*Exercise details:* An exact restatement of the data is required, with the images omitted.

*Saved entries:*

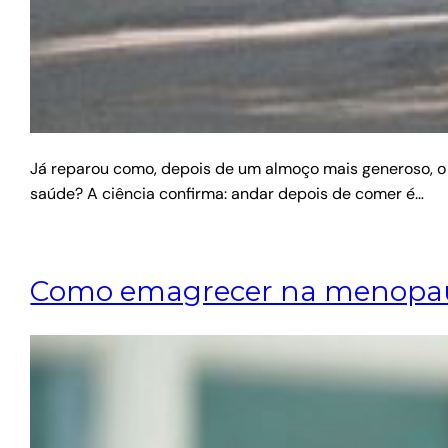
Já reparou como, depois de um almoço mais generoso, o s
saúde? A ciência confirma: andar depois de comer é…
Como emagrecer na menopausa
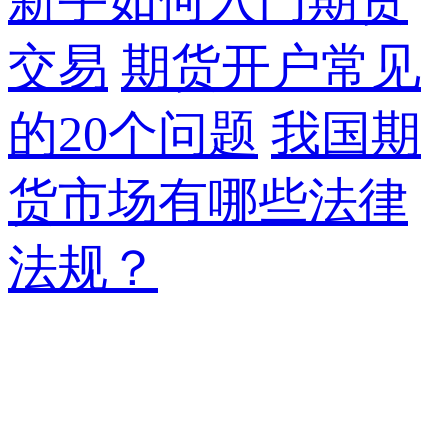
新手如何入门期货
交易
期货开户常见
的20个问题
我国期
货市场有哪些法律
法规？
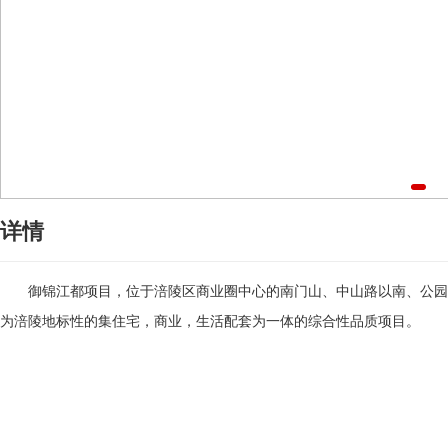
详情
御锦江都项目，位于涪陵区商业圈中心的南门山、中山路以南、公园路西侧，
为涪陵地标性的集住宅，商业，生活配套为一体的综合性品质项目。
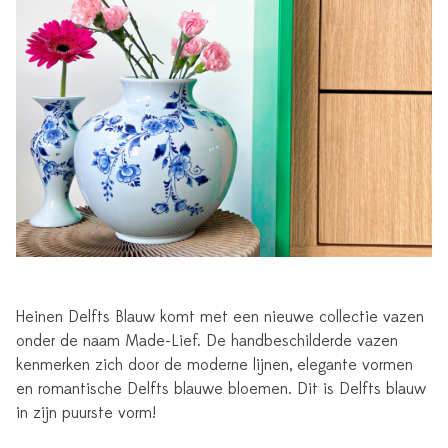
Heinen Delfts Blauw komt met een nieuwe collectie vazen
onder de naam Made-Lief. De handbeschilderde vazen
kenmerken zich door de moderne lijnen, elegante vormen
en romantische Delfts blauwe bloemen. Dit is Delfts blauw
in zijn puurste vorm!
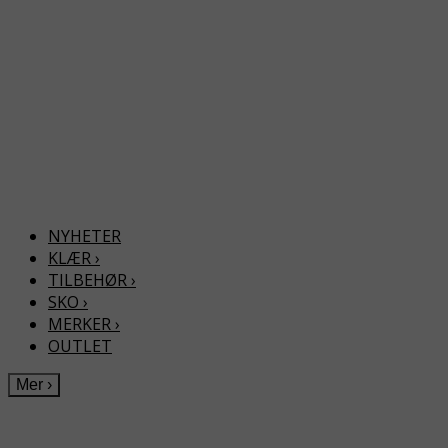
NYHETER
KLÆR
›
TILBEHØR
›
SKO
›
MERKER
›
OUTLET
Mer
›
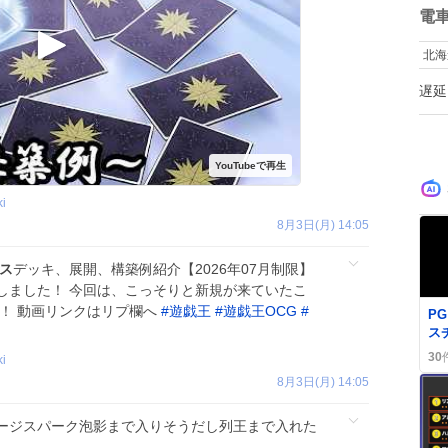
数
電
北海
遅延
ki
8月3日(月) 14:05
ス
デッキ、展開、構築例紹介【2026年07月制限】
しました！ 今回は、こっそりと新規が来ていたこ
！！ 動画リンクはリプ欄へ
#
遊戯王
#
遊戯王OCG
#
P
ス
幕
30
ki
レ
8月3日(月) 14:05
信
ージスパーク泡影まで入りそうだし列王まで入れた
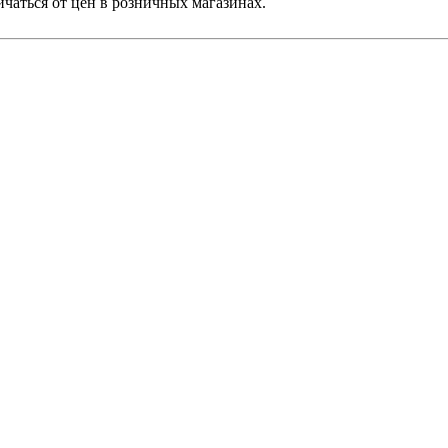
ичаться от цен в розничных магазинах.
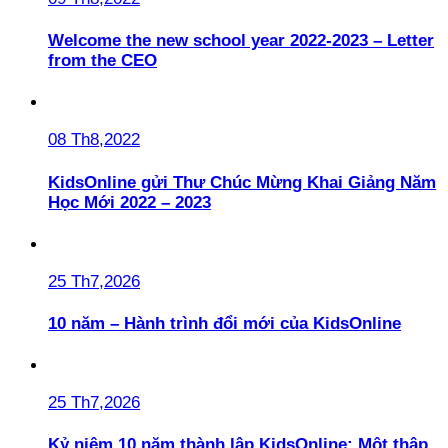
Welcome the new school year 2022-2023 – Letter
from the CEO
08 Th8,2022
KidsOnline gửi Thư Chúc Mừng Khai Giảng Năm
Học Mới 2022 – 2023
25 Th7,2026
10 năm – Hành trình đổi mới của KidsOnline
25 Th7,2026
Kỷ niệm 10 năm thành lập KidsOnline: Một thập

*Written solution:*
Já reparou como, depois de um almoço mais generoso, o s
saúde? A ciência confirma: andar depois de comer é…
Como emagrecer na menopausa
新手如何入门期货
交易
期货开户常见
的20个问题
我国期
货市场有哪些法律
法规？
详情
御锦江都项目，位于涪陵区商业圈中心的南门山、中山路以南、公园路西侧，
为涪陵地标性的集住宅，商业，生活配套为一体的综合性品质项目。
Heinen Delfts Blauw komt met een nieuwe collectie vazen
onder de naam Made-Lief. De handbeschilderde vazen
kenmerken zich door de moderne lijnen, elegante vormen
en romantische Delfts blauwe bloemen. Dit is Delfts blauw
in zijn puurste vorm!
NYHETER
KLÆR
›
TILBEHØR
›
SKO
›
MERKER
›
OUTLET
Mer
›
数
電
北海
遅延
ki
8月3日(月) 14:05
ス
デッキ、展開、構築例紹介【2026年07月制限】
しました！ 今回は、こっそりと新規が来ていたこ
！！ 動画リンクはリプ欄へ
#
遊戯王
#
遊戯王OCG
#
P
ス
幕
30
ki
レ
8月3日(月) 14:05
信
ージスパーク泡影まで入りそうだし列王まで入れた
ичаться от цен в розничных магазинах.
Welcome the new school year 2022-2023 – Letter
from the CEO
08 Th8,2022
KidsOnline gửi Thư Chúc Mừng Khai Giảng Năm
Học Mới 2022 – 2023
25 Th7,2026
10 năm – Hành trình đổi mới của KidsOnline
25 Th7,2026
Kỷ niệm 10 năm thành lập KidsOnline: Một thập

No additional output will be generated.